■ **Page images and extracted text**:

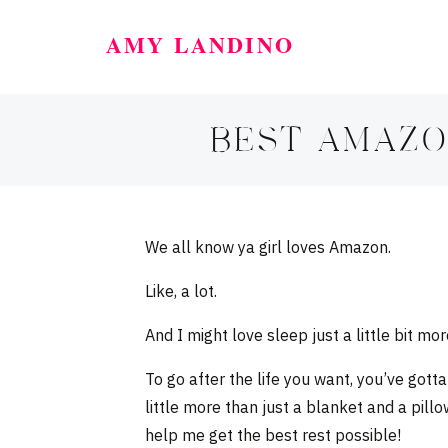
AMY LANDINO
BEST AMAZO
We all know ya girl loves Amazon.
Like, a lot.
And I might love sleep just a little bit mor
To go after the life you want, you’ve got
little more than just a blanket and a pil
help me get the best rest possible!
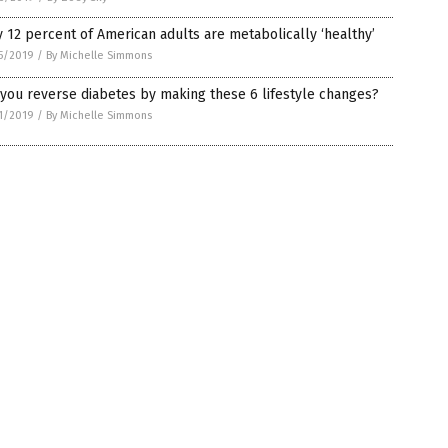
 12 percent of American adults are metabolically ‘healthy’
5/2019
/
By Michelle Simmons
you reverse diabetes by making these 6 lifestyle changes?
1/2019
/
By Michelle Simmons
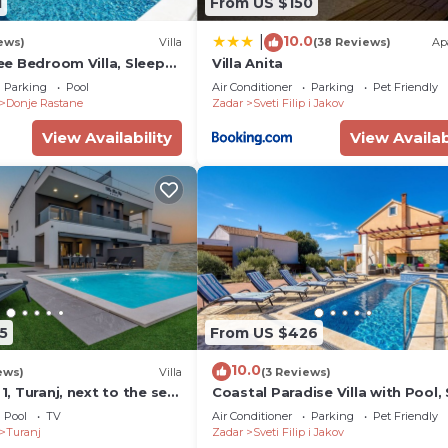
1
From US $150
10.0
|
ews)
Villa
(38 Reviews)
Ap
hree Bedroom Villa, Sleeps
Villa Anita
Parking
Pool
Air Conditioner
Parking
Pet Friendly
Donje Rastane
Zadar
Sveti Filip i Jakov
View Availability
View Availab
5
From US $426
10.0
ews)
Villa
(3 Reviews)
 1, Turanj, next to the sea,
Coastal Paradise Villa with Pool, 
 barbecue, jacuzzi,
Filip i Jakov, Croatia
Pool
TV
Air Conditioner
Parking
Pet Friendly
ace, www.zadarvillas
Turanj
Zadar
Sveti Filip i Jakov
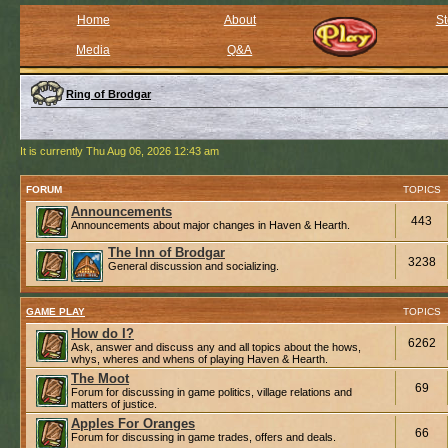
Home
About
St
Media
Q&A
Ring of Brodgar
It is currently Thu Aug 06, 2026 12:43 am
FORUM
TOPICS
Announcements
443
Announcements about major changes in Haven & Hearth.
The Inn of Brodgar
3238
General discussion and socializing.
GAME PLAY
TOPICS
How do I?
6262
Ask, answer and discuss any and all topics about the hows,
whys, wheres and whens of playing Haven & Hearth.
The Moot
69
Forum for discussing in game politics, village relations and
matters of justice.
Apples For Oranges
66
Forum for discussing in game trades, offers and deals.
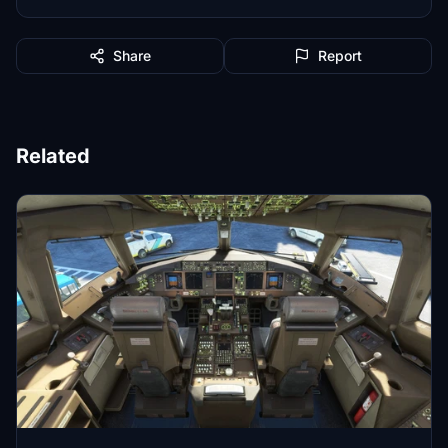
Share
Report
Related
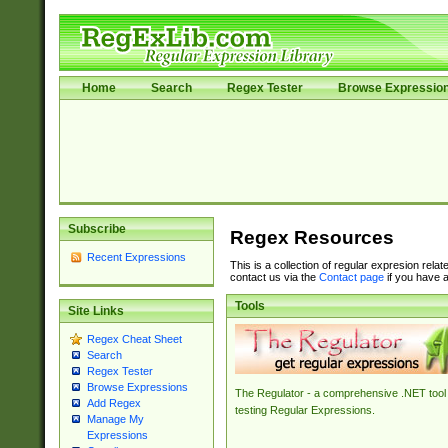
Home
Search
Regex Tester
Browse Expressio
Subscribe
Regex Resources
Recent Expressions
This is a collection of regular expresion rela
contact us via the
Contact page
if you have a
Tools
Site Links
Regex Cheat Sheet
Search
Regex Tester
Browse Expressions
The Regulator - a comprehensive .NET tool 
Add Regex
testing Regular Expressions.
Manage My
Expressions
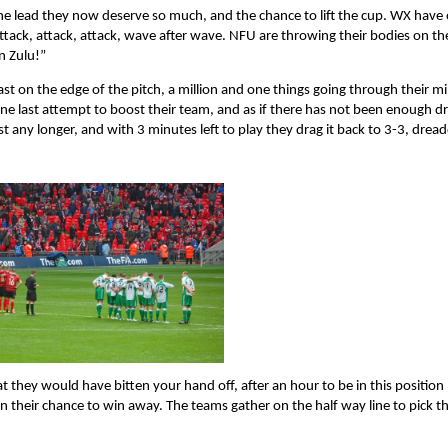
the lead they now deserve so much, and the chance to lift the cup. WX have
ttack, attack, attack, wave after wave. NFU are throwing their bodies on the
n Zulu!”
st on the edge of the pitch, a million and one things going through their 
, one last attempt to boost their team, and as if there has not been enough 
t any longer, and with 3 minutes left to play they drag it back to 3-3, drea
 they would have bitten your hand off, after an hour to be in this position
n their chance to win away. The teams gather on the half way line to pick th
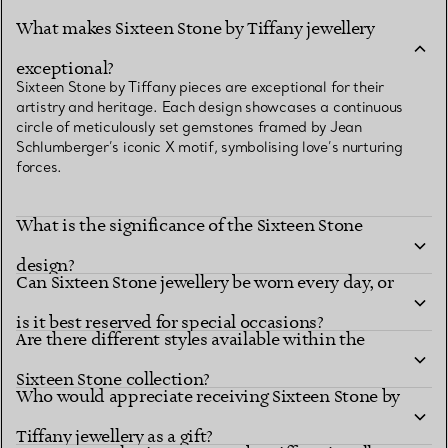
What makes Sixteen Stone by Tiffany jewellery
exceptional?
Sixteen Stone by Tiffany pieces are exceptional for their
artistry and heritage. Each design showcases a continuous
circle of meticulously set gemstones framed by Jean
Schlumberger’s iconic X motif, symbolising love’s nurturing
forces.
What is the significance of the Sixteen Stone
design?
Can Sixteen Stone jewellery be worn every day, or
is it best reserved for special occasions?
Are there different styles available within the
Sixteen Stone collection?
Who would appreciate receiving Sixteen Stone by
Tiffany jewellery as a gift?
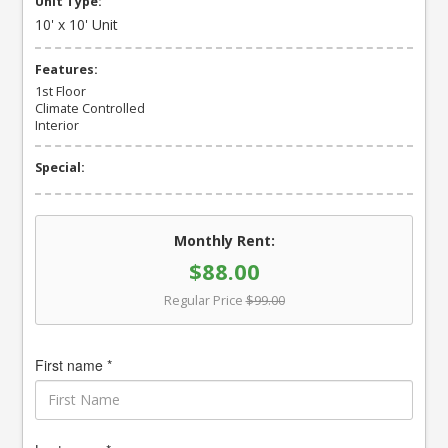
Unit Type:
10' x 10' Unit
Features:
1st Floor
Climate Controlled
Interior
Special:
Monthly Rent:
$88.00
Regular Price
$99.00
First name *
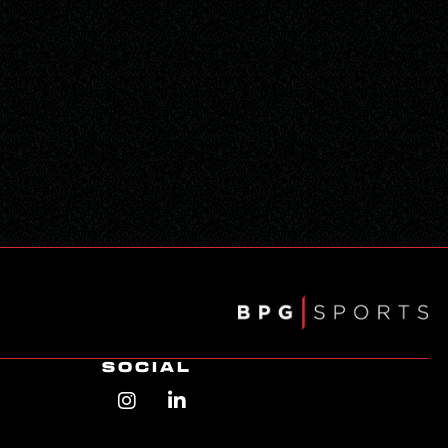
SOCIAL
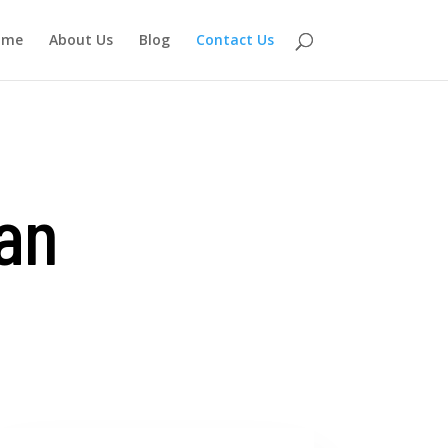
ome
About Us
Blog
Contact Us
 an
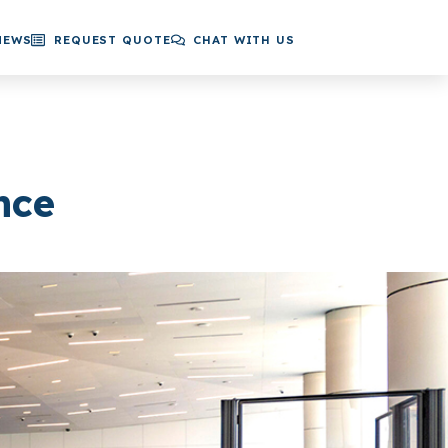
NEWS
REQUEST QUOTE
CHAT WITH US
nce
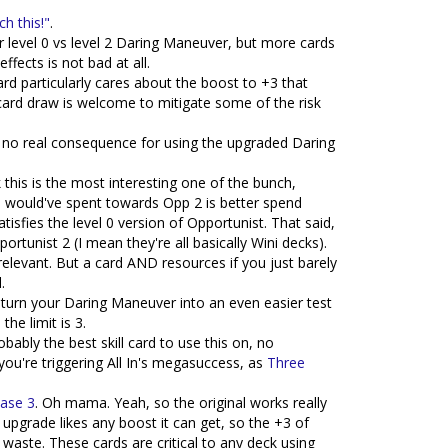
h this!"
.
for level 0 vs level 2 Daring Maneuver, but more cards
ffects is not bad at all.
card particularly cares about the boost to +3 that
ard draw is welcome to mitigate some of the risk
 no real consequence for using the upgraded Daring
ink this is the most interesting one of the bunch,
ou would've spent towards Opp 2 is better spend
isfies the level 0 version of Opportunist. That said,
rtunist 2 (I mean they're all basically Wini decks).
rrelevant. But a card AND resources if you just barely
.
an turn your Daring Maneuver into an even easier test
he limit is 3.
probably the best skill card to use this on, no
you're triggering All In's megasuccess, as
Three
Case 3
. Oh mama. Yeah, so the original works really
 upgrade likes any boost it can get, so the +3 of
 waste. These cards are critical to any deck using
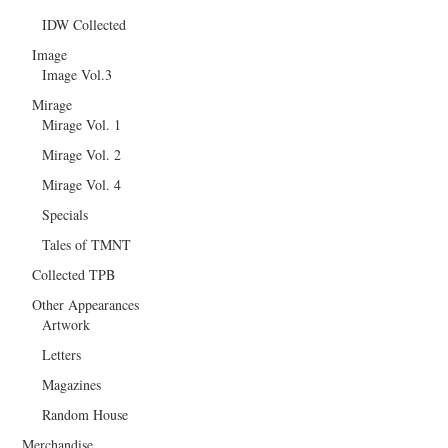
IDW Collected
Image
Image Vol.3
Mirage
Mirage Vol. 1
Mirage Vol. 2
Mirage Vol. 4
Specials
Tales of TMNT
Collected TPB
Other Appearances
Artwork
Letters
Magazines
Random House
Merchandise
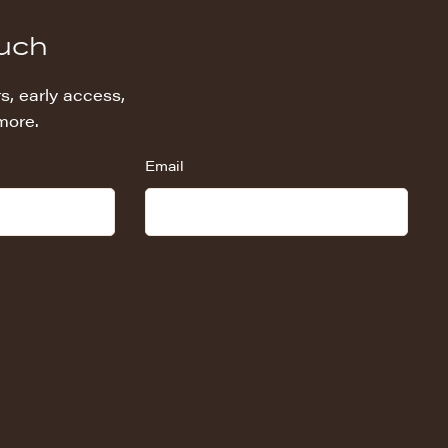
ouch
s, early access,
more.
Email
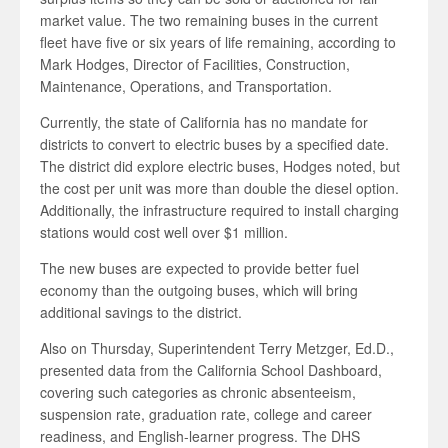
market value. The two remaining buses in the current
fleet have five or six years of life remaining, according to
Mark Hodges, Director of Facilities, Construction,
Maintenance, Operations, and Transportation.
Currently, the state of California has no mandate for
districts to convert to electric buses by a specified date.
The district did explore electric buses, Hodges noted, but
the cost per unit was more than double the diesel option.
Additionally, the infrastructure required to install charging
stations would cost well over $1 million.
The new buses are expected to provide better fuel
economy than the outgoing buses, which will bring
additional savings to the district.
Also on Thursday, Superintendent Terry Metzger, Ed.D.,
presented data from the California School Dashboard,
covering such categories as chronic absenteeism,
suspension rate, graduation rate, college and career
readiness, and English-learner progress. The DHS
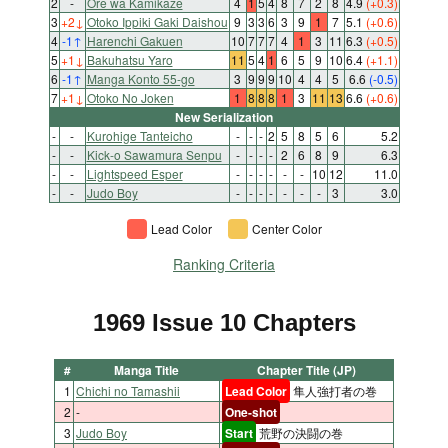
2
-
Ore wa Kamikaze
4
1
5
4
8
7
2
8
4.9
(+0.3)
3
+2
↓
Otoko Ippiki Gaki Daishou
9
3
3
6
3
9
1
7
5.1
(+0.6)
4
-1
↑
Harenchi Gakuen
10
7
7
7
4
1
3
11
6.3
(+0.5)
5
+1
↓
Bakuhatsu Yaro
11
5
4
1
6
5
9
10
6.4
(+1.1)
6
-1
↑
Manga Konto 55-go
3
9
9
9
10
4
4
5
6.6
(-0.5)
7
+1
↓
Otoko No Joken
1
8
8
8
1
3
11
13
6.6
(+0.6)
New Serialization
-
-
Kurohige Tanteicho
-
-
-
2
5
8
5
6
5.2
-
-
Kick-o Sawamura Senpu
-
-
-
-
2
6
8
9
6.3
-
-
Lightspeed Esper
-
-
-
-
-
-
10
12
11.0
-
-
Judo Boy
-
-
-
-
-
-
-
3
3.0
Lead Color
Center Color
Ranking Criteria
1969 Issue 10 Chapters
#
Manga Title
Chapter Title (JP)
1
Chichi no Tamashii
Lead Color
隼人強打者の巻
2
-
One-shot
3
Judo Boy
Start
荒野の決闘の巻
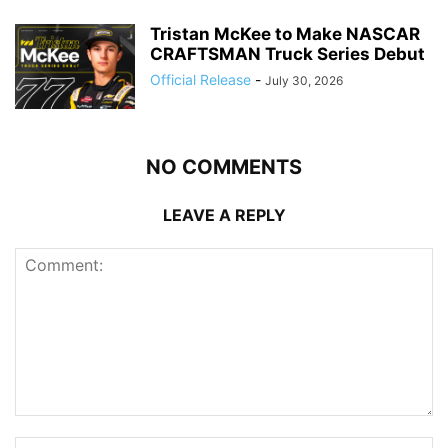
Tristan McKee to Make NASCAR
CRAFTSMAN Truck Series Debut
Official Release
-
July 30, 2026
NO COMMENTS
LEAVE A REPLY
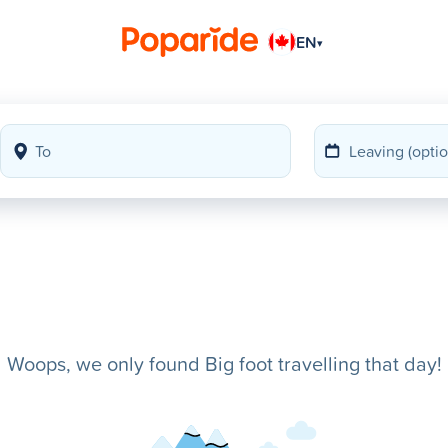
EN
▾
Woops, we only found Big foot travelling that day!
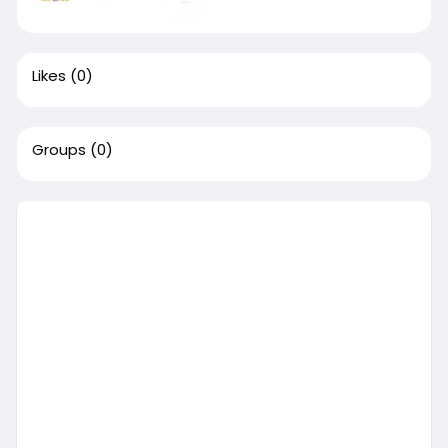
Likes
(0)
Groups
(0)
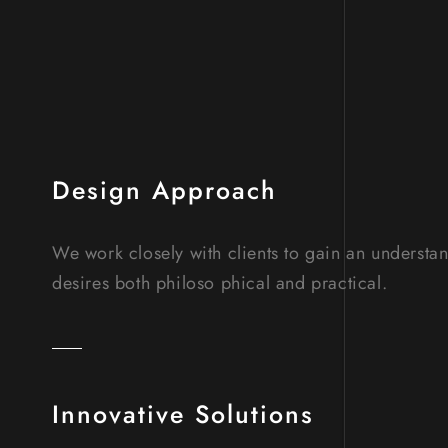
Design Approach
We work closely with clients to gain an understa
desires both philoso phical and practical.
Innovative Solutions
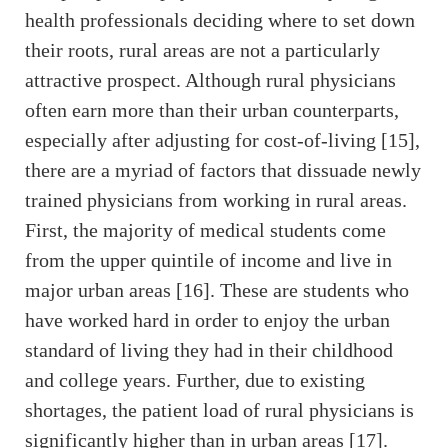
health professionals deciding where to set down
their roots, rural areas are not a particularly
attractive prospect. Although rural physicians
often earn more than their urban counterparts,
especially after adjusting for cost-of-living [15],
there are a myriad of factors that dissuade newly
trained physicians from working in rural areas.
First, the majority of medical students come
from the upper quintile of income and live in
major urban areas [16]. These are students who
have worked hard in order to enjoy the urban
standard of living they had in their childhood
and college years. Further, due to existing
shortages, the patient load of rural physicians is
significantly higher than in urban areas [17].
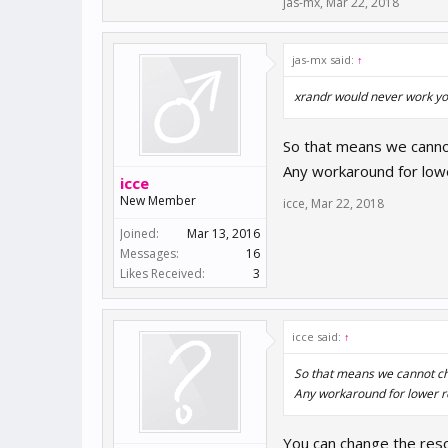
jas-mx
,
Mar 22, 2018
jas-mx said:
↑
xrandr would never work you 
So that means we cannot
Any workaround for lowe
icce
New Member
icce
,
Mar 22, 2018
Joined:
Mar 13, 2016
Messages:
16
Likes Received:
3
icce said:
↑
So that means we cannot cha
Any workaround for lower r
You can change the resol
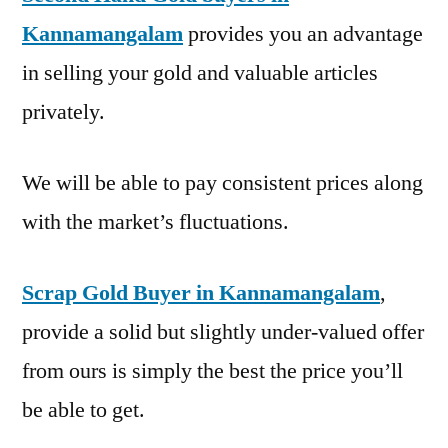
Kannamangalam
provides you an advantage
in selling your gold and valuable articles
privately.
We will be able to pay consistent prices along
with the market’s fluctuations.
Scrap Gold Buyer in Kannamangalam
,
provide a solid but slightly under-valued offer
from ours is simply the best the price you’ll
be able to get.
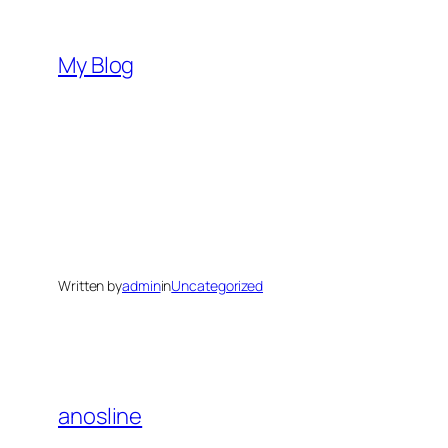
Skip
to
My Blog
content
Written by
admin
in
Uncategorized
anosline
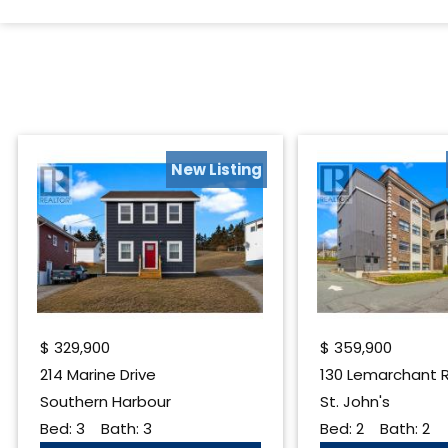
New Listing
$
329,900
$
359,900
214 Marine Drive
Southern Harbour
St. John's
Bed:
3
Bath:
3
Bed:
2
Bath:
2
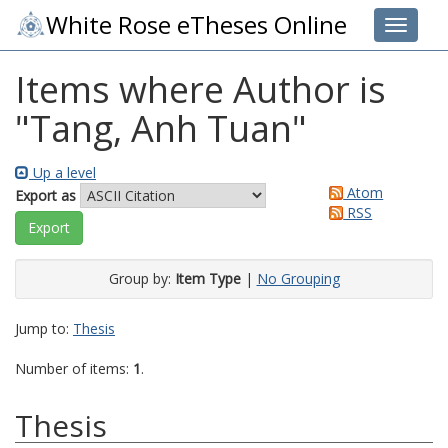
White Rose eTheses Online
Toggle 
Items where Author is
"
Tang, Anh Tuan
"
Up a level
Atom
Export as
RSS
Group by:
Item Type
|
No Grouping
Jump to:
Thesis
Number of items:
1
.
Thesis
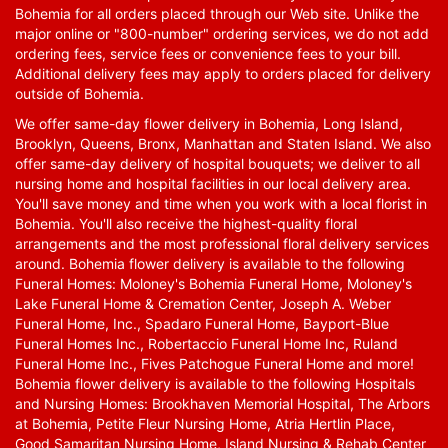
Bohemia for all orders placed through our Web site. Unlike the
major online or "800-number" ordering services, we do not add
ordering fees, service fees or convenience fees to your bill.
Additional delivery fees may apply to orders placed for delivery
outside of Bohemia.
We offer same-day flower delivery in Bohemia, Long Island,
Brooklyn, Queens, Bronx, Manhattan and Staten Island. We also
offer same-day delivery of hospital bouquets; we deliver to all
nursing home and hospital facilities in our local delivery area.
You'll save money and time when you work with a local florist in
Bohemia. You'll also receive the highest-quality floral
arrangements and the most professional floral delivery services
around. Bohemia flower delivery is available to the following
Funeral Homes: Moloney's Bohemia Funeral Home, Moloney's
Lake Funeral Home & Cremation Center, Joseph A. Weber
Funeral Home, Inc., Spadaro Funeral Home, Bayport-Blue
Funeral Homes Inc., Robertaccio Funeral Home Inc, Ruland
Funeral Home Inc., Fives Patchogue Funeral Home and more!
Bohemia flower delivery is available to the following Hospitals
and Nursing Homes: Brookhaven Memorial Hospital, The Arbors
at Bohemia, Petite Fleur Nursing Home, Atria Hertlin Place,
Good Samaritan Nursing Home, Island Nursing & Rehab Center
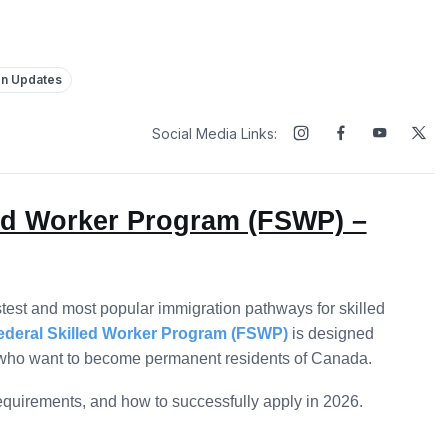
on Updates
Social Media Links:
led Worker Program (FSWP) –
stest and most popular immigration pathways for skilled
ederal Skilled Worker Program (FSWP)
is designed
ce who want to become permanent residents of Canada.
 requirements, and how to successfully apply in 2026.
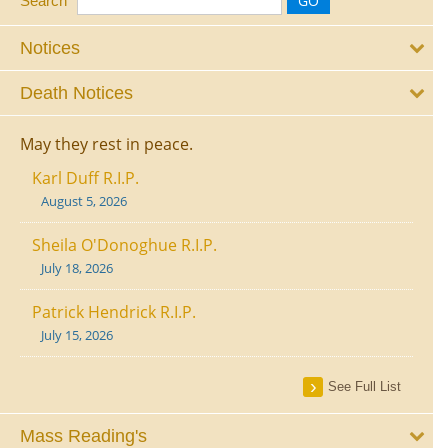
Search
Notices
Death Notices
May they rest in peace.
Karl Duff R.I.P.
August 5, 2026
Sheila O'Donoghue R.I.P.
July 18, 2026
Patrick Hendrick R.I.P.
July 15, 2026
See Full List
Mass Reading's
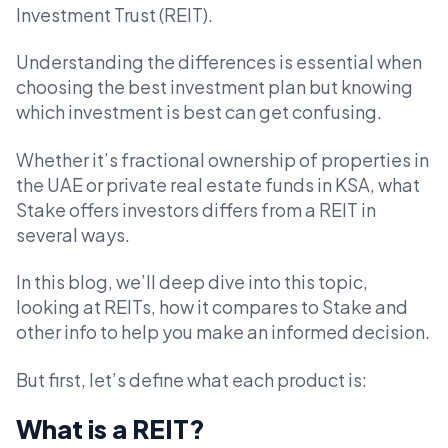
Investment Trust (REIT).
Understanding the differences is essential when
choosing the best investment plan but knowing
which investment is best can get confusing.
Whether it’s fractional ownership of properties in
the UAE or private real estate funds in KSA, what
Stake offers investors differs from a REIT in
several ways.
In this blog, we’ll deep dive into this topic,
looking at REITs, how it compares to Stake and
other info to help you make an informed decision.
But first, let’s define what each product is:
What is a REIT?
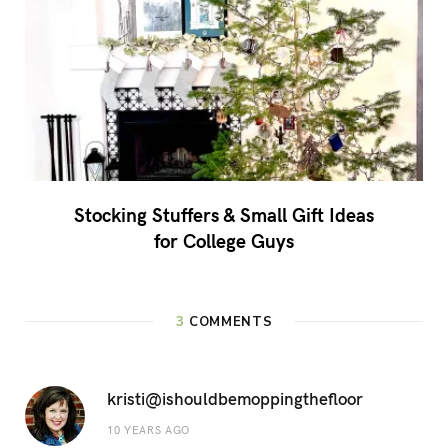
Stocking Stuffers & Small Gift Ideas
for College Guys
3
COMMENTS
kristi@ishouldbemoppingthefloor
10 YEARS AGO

■ **WHAT IS REQUIRED**: Return only the number of lines in the data above that hold the word "areas".

■ **EXERCISE RESPONSE**: 4